TASK TO CARRY OUT: Please repeat only the lines below starting at the line that holds "Дані отримані від сторонніх постачальників." and ending at the line that holds "Politique de confidentialité", exactly, with both of those lines included and every picture omitted.

Page-level text extractions:
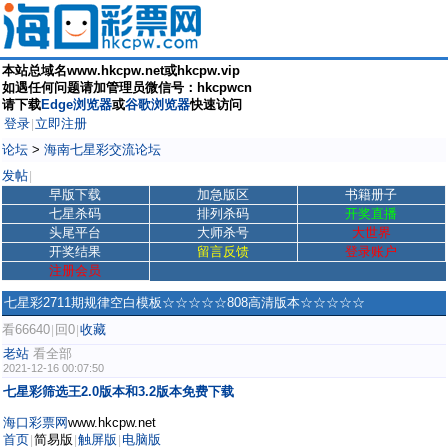
本站总域名www.hkcpw.net或hkcpw.vip
如遇任何问题请加管理员微信号：hkcpwcn
请下载
Edge浏览器
或
谷歌浏览器
快速访问
登录
立即注册
|
论坛
>
海南七星彩交流论坛
发帖
|
早版下载
加急版区
书籍册子
七星杀码
排列杀码
开奖直播
头尾平台
大师杀号
大世界
开奖结果
留言反馈
登录账户
注册会员
七星彩2711期规律空白模板☆☆☆☆☆808高清版本☆☆☆☆☆
看66640
回0
收藏
|
|
老站
看全部
2021-12-16 00:07:50
七星彩筛选王2.0版本和3.2版本免费下载
海口彩票网
www.hkcpw.net
首页
简易版
触屏版
电脑版
|
|
|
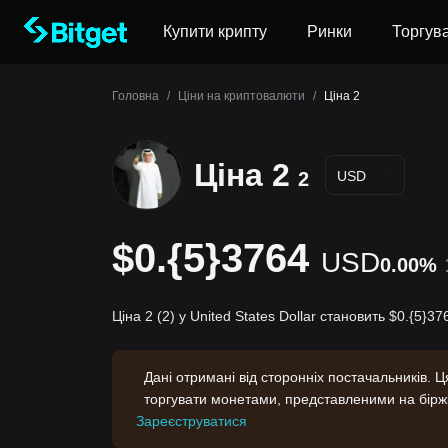
Купити крипту
Ринки
Торгув
Головна
/
Ціни на криптовалюти
/
Ціна 2
Ціна 2
2
USD
$0.{5}3764
USD
0.00%
Ціна 2 (2) у United States Dollar становить $0.{5}3
Дані отримані від сторонніх постачальників. 
торгувати монетами, представленими на бірж
Зареєструватися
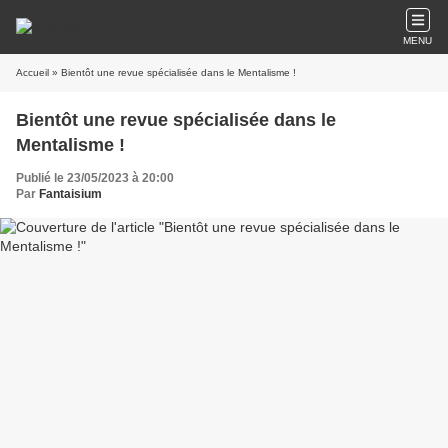
MENU
Accueil
» Bientôt une revue spécialisée dans le Mentalisme !
Bientôt une revue spécialisée dans le
Mentalisme !
Publié le 23/05/2023 à 20:00
Par
Fantaisium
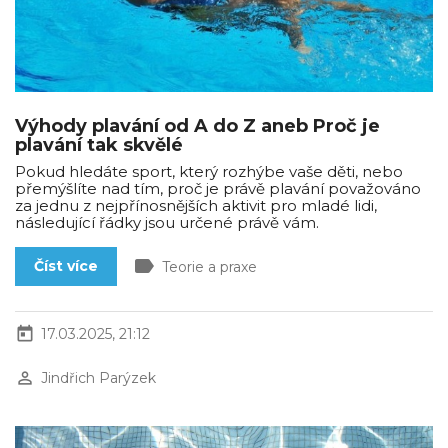
Výhody plavání od A do Z aneb Proč je
plavání tak skvělé
Pokud hledáte sport, který rozhýbe vaše děti, nebo
přemýšlíte nad tím, proč je právě plavání považováno
za jednu z nejpřínosnějších aktivit pro mladé lidi,
následující řádky jsou určené právě vám.
label
Číst více
Teorie a praxe
today
17.03.2025, 21:12
perm_identity
Jindřich Parýzek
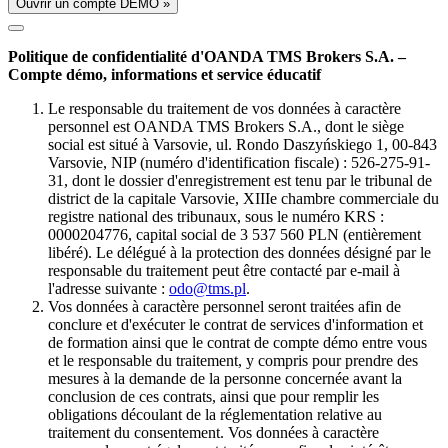
Ouvrir un compte DÉMO »
Politique de confidentialité d'OANDA TMS Brokers S.A. –
Compte démo, informations et service éducatif
Le responsable du traitement de vos données à caractère
personnel est OANDA TMS Brokers S.A., dont le siège
social est situé à Varsovie, ul. Rondo Daszyńskiego 1, 00-843
Varsovie, NIP (numéro d'identification fiscale) : 526-275-91-
31, dont le dossier d'enregistrement est tenu par le tribunal de
district de la capitale Varsovie, XIIIe chambre commerciale du
registre national des tribunaux, sous le numéro KRS :
0000204776, capital social de 3 537 560 PLN (entièrement
libéré). Le délégué à la protection des données désigné par le
responsable du traitement peut être contacté par e-mail à
l'adresse suivante :
odo@tms.pl
.
Vos données à caractère personnel seront traitées afin de
conclure et d'exécuter le contrat de services d'information et
de formation ainsi que le contrat de compte démo entre vous
et le responsable du traitement, y compris pour prendre des
mesures à la demande de la personne concernée avant la
conclusion de ces contrats, ainsi que pour remplir les
obligations découlant de la réglementation relative au
traitement du consentement. Vos données à caractère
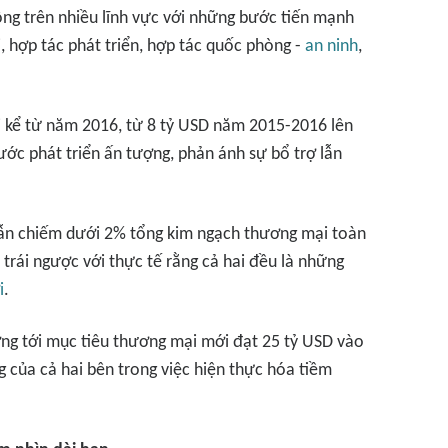
ng trên nhiều lĩnh vực với những bước tiến mạnh
ị, hợp tác phát triển, hợp tác quốc phòng -
an ninh
,
 kể từ năm 2016, từ 8 tỷ USD năm 2015-2016 lên
ớc phát triển ấn tượng, phản ánh sự bổ trợ lẫn
vẫn chiếm dưới 2% tổng kim ngạch thương mại toàn
trái ngược với thực tế rằng cả hai đều là những
i
.
ng tới mục tiêu thương mại mới đạt 25 tỷ USD vào
 của cả hai bên trong việc hiện thực hóa tiềm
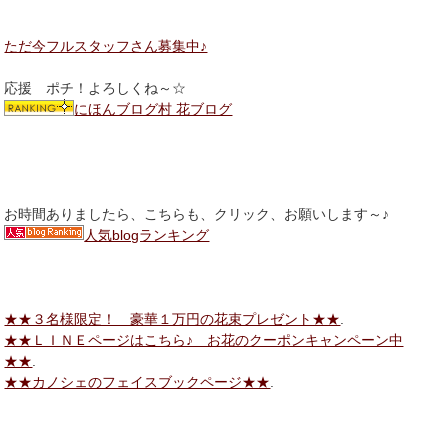
ただ今フルスタッフさん募集中♪
応援 ポチ！よろしくね～☆
にほんブログ村 花ブログ
お時間ありましたら、こちらも、クリック、お願いします～♪
人気blogランキング
★★３名様限定！ 豪華１万円の花束プレゼント★★
.
★★ＬＩＮＥページはこちら♪ お花のクーポンキャンペーン中
★★
.
★★カノシェのフェイスブックページ★★
.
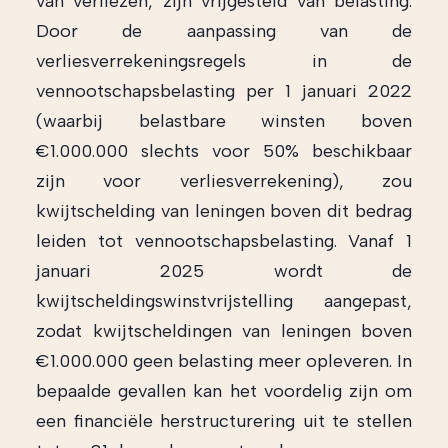
van verliezen, zijn vrijgesteld van belasting.
Door de aanpassing van de
verliesverrekeningsregels in de
vennootschapsbelasting per 1 januari 2022
(waarbij belastbare winsten boven
€1.000.000 slechts voor 50% beschikbaar
zijn voor verliesverrekening), zou
kwijtschelding van leningen boven dit bedrag
leiden tot vennootschapsbelasting. Vanaf 1
januari 2025 wordt de
kwijtscheldingswinstvrijstelling aangepast,
zodat kwijtscheldingen van leningen boven
€1.000.000 geen belasting meer opleveren. In
bepaalde gevallen kan het voordelig zijn om
een financiële herstructurering uit te stellen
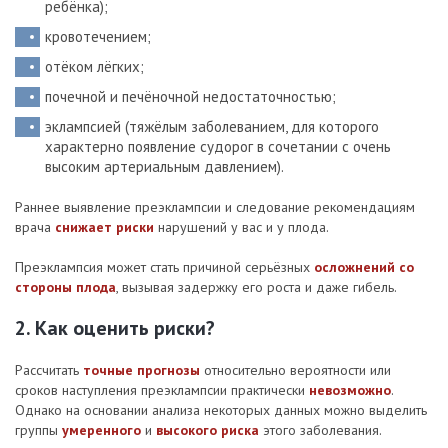
ребёнка);
кровотечением;
отёком лёгких;
почечной и печёночной недостаточностью;
эклампсией (тяжёлым заболеванием, для которого
характерно появление судорог в сочетании с очень
высоким артериальным давлением).
Раннее выявление преэклампсии и следование рекомендациям
врача
снижает риски
нарушений у вас и у плода.
Преэклампсия может стать причиной серьёзных
осложнений со
стороны плода
, вызывая задержку его роста и даже гибель.
2. Как оценить риски?
Рассчитать
точные прогнозы
относительно вероятности или
сроков наступления преэклампсии практически
невозможно
.
Однако на основании анализа некоторых данных можно выделить
группы
умеренного
и
высокого риска
этого заболевания.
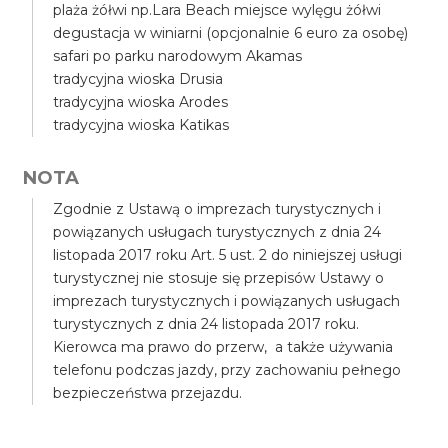
plaża żółwi np.Lara Beach miejsce wylęgu żółwi
degustacja w winiarni (opcjonalnie 6 euro za osobę)
safari po parku narodowym Akamas
tradycyjna wioska Drusia
tradycyjna wioska Arodes
tradycyjna wioska Katikas
NOTA
Zgodnie z Ustawą o imprezach turystycznych i
powiązanych usługach turystycznych z dnia 24
listopada 2017 roku Art. 5 ust. 2 do niniejszej usługi
turystycznej nie stosuje się przepisów Ustawy o
imprezach turystycznych i powiązanych usługach
turystycznych z dnia 24 listopada 2017 roku.
Kierowca ma prawo do przerw, a także używania
telefonu podczas jazdy, przy zachowaniu pełnego
bezpieczeństwa przejazdu.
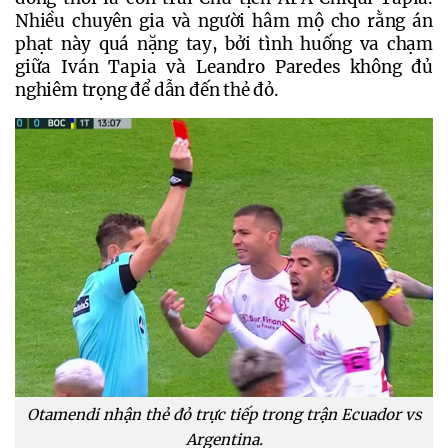
Nhiều chuyên gia và người hâm mộ cho rằng án 
phạt này quá nặng tay, bởi tình huống va chạm 
giữa Iván Tapia và Leandro Paredes không đủ 
nghiêm trọng để dẫn đến thẻ đỏ.
Otamendi nhận thẻ đỏ trực tiếp trong trận Ecuador vs
Argentina.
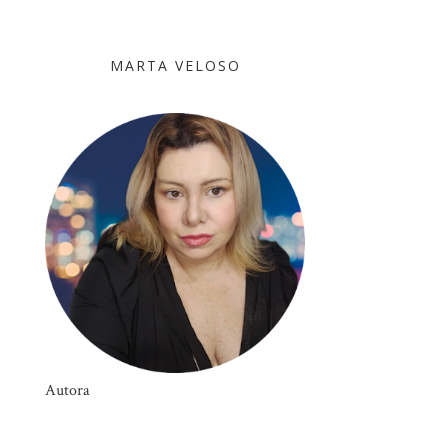
MARTA VELOSO
Autora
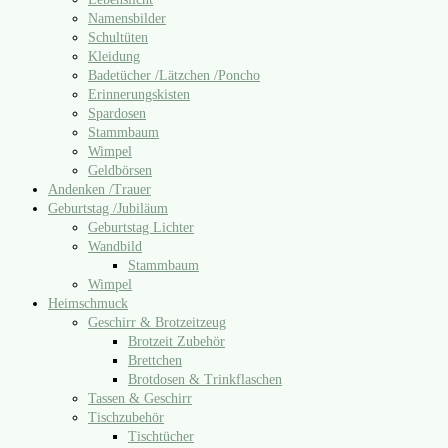
Namensbilder
Schultüten
Kleidung
Badetücher /​Lätzchen /​Poncho
Erinnerungskisten
Spardosen
Stammbaum
Wimpel
Geldbörsen
Andenken /​Trauer
Geburtstag /​Jubiläum
Geburtstag Lichter
Wandbild
Stammbaum
Wimpel
Heimschmuck
Geschirr & Brotzeitzeug
Brotzeit Zubehör
Brettchen
Brotdosen & Trinkflaschen
Tassen & Geschirr
Tischzubehör
Tischtücher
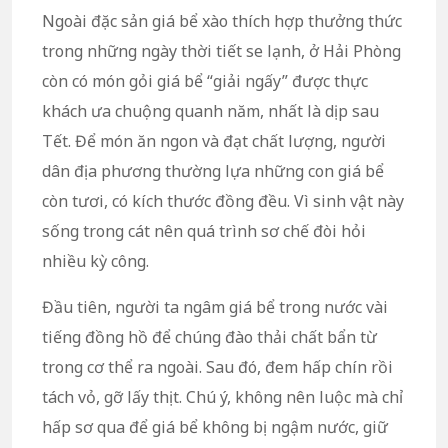
Ngoài đặc sản giá bể xào thích hợp thưởng thức
trong những ngày thời tiết se lạnh, ở Hải Phòng
còn có món gỏi giá bể “giải ngấy” được thực
khách ưa chuộng quanh năm, nhất là dịp sau
Tết. Để món ăn ngon và đạt chất lượng, người
dân địa phương thường lựa những con giá bể
còn tươi, có kích thước đồng đều. Vì sinh vật này
sống trong cát nên quá trình sơ chế đòi hỏi
nhiều kỳ công.
Đầu tiên, người ta ngâm giá bể trong nước vài
tiếng đồng hồ để chúng đào thải chất bẩn từ
trong cơ thể ra ngoài. Sau đó, đem hấp chín rồi
tách vỏ, gỡ lấy thịt. Chú ý, không nên luộc mà chỉ
hấp sơ qua để giá bể không bị ngậm nước, giữ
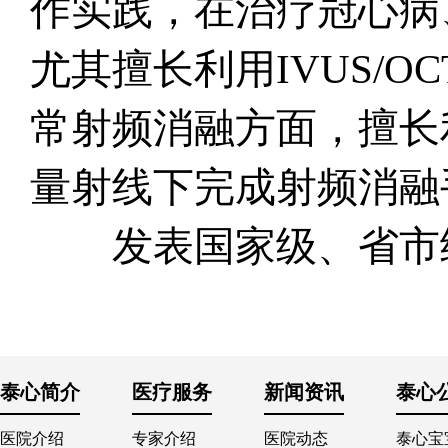
作实践，在治疗冠心病
尤其擅长利用IVUS/
常射频消融方面，擅长
量射线下完成射频消融
发表国家级、省市级
泰心简介
医疗服务
新闻资讯
泰心
医院介绍
专家介绍
医院动态
泰心宝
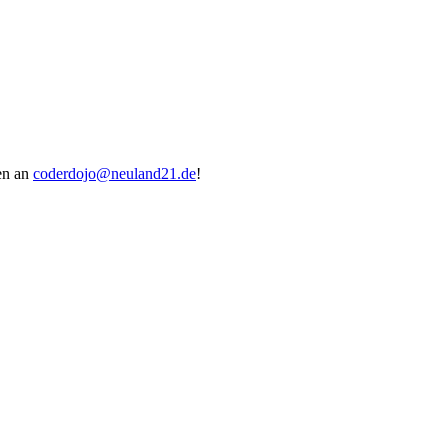
en an
coderdojo@neuland21.de
!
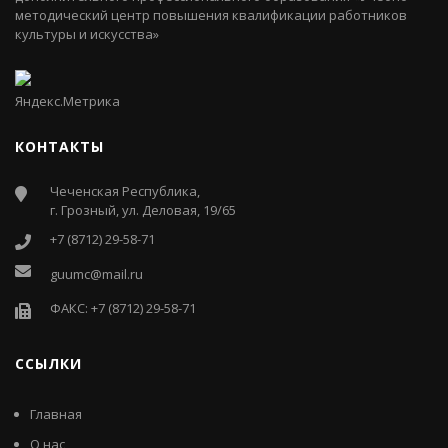
методический центр повышения квалификации работников
культуры и искусства»
КОНТАКТЫ
Чеченская Республика,
г. Грозный, ул. Деловая, 19/65
+7 (8712) 29-58-71
guumc@mail.ru
ФАКС: +7 (8712) 29-58-71
ССЫЛКИ
Главная
О нас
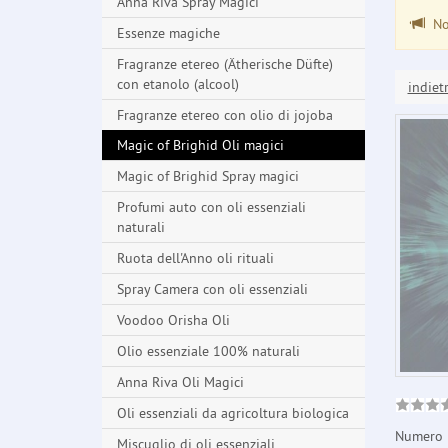
Anna Riva Spray Magici
Non
Essenze magiche
Fragranze etereo (Ätherische Düfte)
con etanolo (alcool)
indiet
Fragranze etereo con olio di jojoba
Magic of Brighid Oli magici
Magic of Brighid Spray magici
Profumi auto con oli essenziali
naturali
Ruota dell'Anno oli rituali
Spray Camera con oli essenziali
Voodoo Orisha Oli
Olio essenziale 100% naturali
Anna Riva Oli Magici
Oli essenziali da agricoltura biologica
Numero 
Miscuglio di oli essenziali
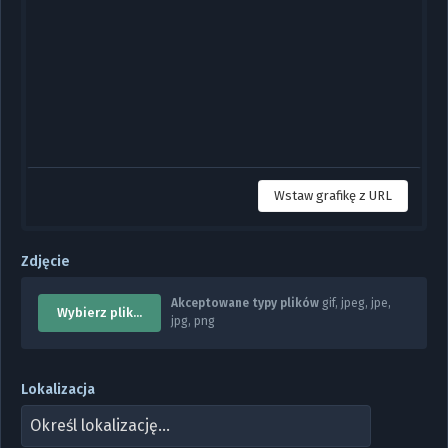
Wstaw grafikę z URL
Zdjęcie
Akceptowane typy plików
gif, jpeg, jpe,
Wybierz plik...
jpg, png
Lokalizacja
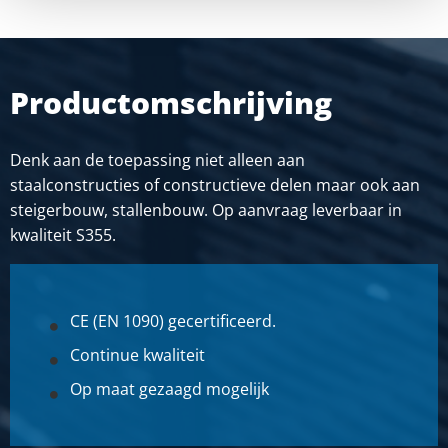
Productomschrijving
Denk aan de toepassing niet alleen aan
staalconstructies of constructieve delen maar ook aan
steigerbouw, stallenbouw. Op aanvraag leverbaar in
kwaliteit S355.
CE (EN 1090) gecertificeerd.
Continue kwaliteit
Op maat gezaagd mogelijk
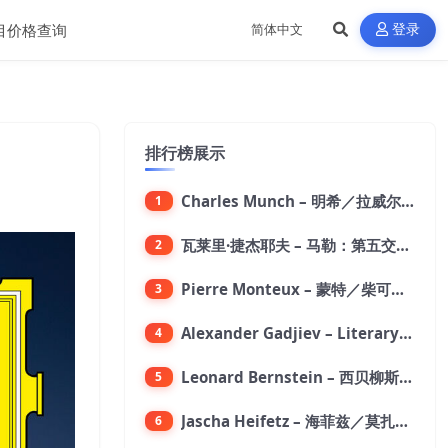
目价格查询
登录
排行榜展示
Charles Munch – 明希／拉威尔：波莱罗舞曲【176.4kHz／24bit】
1
瓦莱里·捷杰耶夫 – 马勒：第五交响曲【96kHz／24bit】
2
Pierre Monteux – 蒙特／柴可夫斯基：第六交响曲【176.4kHz／24bit】
3
Alexander Gadjiev – Literary Fantasies【FLAC 192】
4
Leonard Bernstein – 西贝柳斯：芬兰颂／格里格：培尔·金特组曲【44.1kHz／24bit】
5
Jascha Heifetz – 海菲兹／莫扎特：第四小提琴协奏曲，第五小提琴协奏曲《土耳其》／维瓦尔第：小提琴与大提琴协奏曲，RV 547【192kHz／24bit】
6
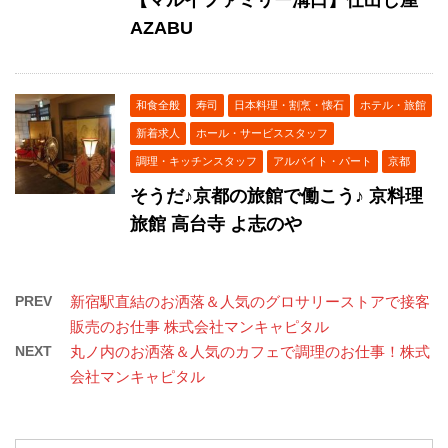
【マルイファミリー溝口】仕出し屋
AZABU
和食全般
寿司
日本料理・割烹・懐石
ホテル・旅館
新着求人
ホール・サービススタッフ
調理・キッチンスタッフ
アルバイト・パート
京都
そうだ♪京都の旅館で働こう♪ 京料理
旅館 高台寺 よ志のや
PREV
新宿駅直結のお洒落＆人気のグロサリーストアで接客
販売のお仕事 株式会社マンキャピタル
NEXT
丸ノ内のお洒落＆人気のカフェで調理のお仕事！株式
会社マンキャピタル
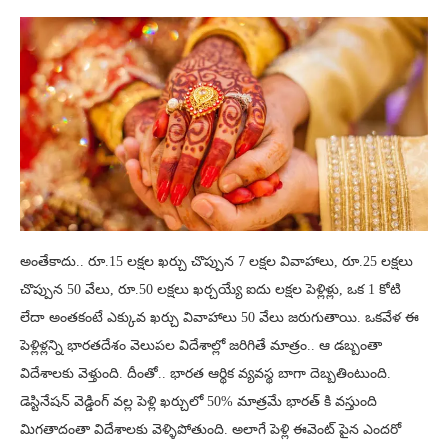
అంతేకాదు.. రూ.15 లక్షల ఖర్చు చొప్పున 7 లక్షల వివాహాలు, రూ.25 లక్షలు
చొప్పున 50 వేలు, రూ.50 లక్షలు ఖర్చయ్యే ఐదు లక్షల పెళ్లిళ్లు, ఒక 1 కోటి
లేదా అంతకంటే ఎక్కువ ఖర్చు వివాహాలు 50 వేలు జరుగుతాయి. ఒకవేళ ఈ
పెళ్లిళ్లన్ని భారతదేశం వెలుపల విదేశాల్లో జరిగితే మాత్రం.. ఆ డబ్బంతా
విదేశాలకు వెళ్తుంది. దీంతో.. భారత ఆర్థిక వ్యవస్థ బాగా దెబ్బతింటుంది.
డెస్టినేషన్ వెడ్డింగ్ వల్ల పెళ్లి ఖర్చులో 50% మాత్రమే భారత్ కి వస్తుంది
మిగతాదంతా విదేశాలకు వెళ్ళిపోతుంది. అలాగే పెళ్లి ఈవెంట్ పైన ఎందరో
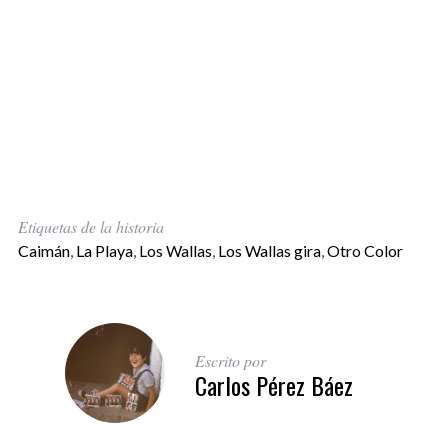
Etiquetas de la historia
Caimán
,
La Playa
,
Los Wallas
,
Los Wallas gira
,
Otro Color
Escrito por
Carlos Pérez Báez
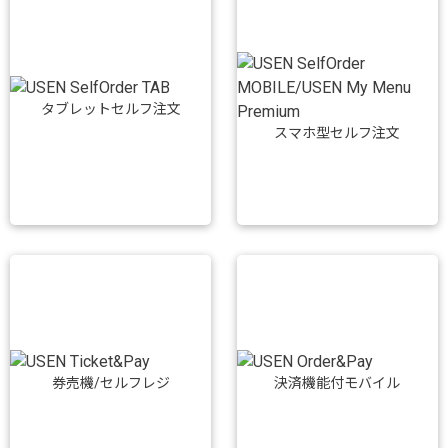
タブレットセルフ注文
スマホ型セルフ注文
券売機/セルフレジ
決済機能付モバイル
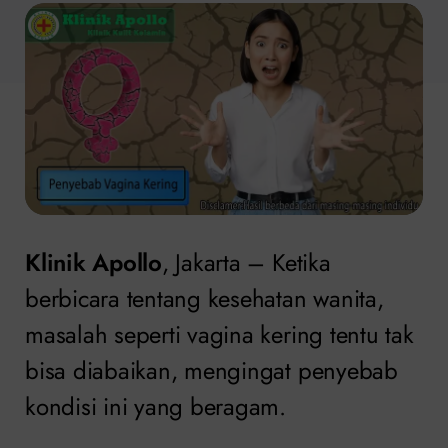
Klinik Apollo
, Jakarta – Ketika
berbicara tentang kesehatan wanita,
masalah seperti vagina kering tentu tak
bisa diabaikan, mengingat penyebab
kondisi ini yang beragam.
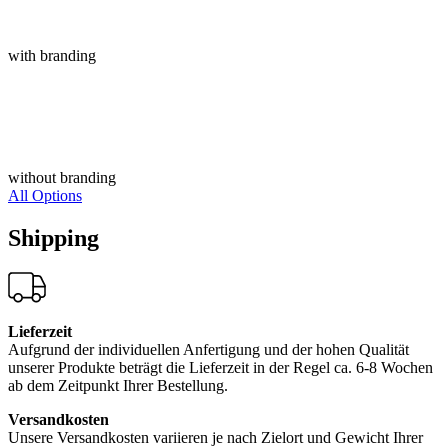
with branding
without branding
All Options
Shipping
Lieferzeit
Aufgrund der individuellen Anfertigung und der hohen Qualität
unserer Produkte beträgt die Lieferzeit in der Regel ca. 6-8 Wochen
ab dem Zeitpunkt Ihrer Bestellung.
Versandkosten
Unsere Versandkosten variieren je nach Zielort und Gewicht Ihrer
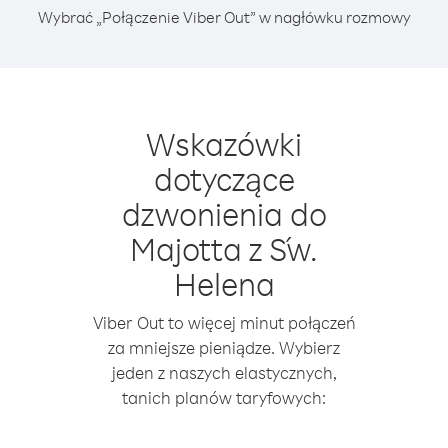
Wybrać „Połączenie Viber Out” w nagłówku rozmowy
Wskazówki
dotyczące
dzwonienia do
Majotta z Św.
Helena
Viber Out to więcej minut połączeń
za mniejsze pieniądze. Wybierz
jeden z naszych elastycznych,
tanich planów taryfowych:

SOLUTION:
Дані отримані від сторонніх постачальників. 
торгувати монетами, представленими на бірж
Зареєструватися
MENU
Accueil
» Bientôt une revue spécialisée dans le Mentalisme !
Bientôt une revue spécialisée dans le
Mentalisme !
Publié le 23/05/2023 à 20:00
Par
Fantaisium
Výhody plavání od A do Z aneb Proč je
plavání tak skvělé
Pokud hledáte sport, který rozhýbe vaše děti, nebo
přemýšlíte nad tím, proč je právě plavání považováno
za jednu z nejpřínosnějších aktivit pro mladé lidi,
následující řádky jsou určené právě vám.
label
Číst více
Teorie a praxe
today
17.03.2025, 21:12
perm_identity
Jindřich Parýzek
Ouvrir un compte DÉMO »
Politique de confidentialité d'OANDA TMS Brokers S.A. –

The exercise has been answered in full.